La fille taboue ou « La prise en charge des filles-mères par les Soeurs de Miséricorde à Trois-Rivières, 1943-1971 »
Diane Raymond

17806403

RÉSUMÉ

Le rôle des Sœurs de Miséricorde, pour la prise en charge des mères célibataires, se définit dès le milieu du XIXème siècle, à Montréal, sous l'influence de l'industrialisation et de l'urbanisation. Leur tradition, dictée par les autorités de l'Église, est soutenue par la classe dirigeante. Mais la mission des religieuses est cependant critiquée par la population imbue des règles de la morale chrétienne et bourgeoise. Le phénomène de la prise en charge des « filles-mères » est une conséquence de la violence sociale exercée contre les femmes enceintes d'une grossesse hors mariage.

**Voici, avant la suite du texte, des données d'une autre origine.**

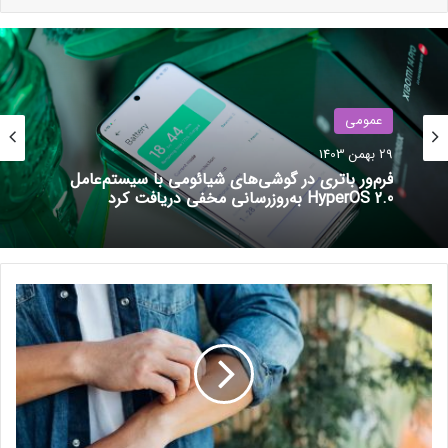
فناوری موردبحث می‌تواند بهبود قابل‌توجهی در کیفیت صدا، کاهش
تأخیر و افزایش سرعت انتقال داده داشته باشد. به گفته سامسونگ،
فناوری UWB می‌تواند سرعت انتقال داده تا ۲۰ مگابیت‌بر‌ثانیه را
فراهم کند که امکان پخش فایل‌های صوتی با کیفیت بالا و بدون
افت کیفیت را فراهم می‌کند.
عمومی
نوشته های مشابه
عمومی
29 بهمن 1403
بیشتر مواد با حرارت‌دادن نرم می‌شوند؛ پس چرا تخم
29 بهمن 1403
مرغ سفت می‌شود؟
(بدون عنوان)
16 خرداد 1403
خ
اپل توجه بیشتری به ویتنام نشان
فرم‌ور باتری در گوشی‌های شیائومی با سیستم‌عامل
ا
HyperOS 2.0 به‌روزرسانی مخفی دریافت کرد
می‌دهد
ر
ا
29 فروردین 1403
ن
د
ن
یکی از مزایای اصلی UWB، کاهش تداخل با سایر دستگاه‌های
پ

Mais, en 1943, les nombreux bouleversements causés par la crise économique et l'effort de guerre causent l'éclatement de la famille traditionnelle et une augmentation constante des naissances illégitimes. Même dans les régions éloignées des grands centres urbains, l'ordre institué par les autorités ecclésiastiques et les familles de la petite bourgeoisie est confronté par les nouveaux rapports amoureux. L'Église cherche à combattre l'immoralité et interpelle les Soeurs de Miséricorde pour s'installer à TroisRivières. Les archives des Soeurs de Miséricorde révèlent que la protection des mères célibataires et de leurs enfants fut la véritable préoccupation des religieuses, jusqu'au moment où l'État providence intègre un système de sécurité sociale complet et intégré aux politiques de la société de masse. La tradition des Soeurs de Miséricorde suivra-t-elle la transformation des moeurs qui s'impose après la Deuxième Guerre mondiale ? Quel fut le rôle des Soeurs de Miséricorde auprès des mères non mariées, à Trois-Rivières? C'est ce que nous allons analyser pendant cette période.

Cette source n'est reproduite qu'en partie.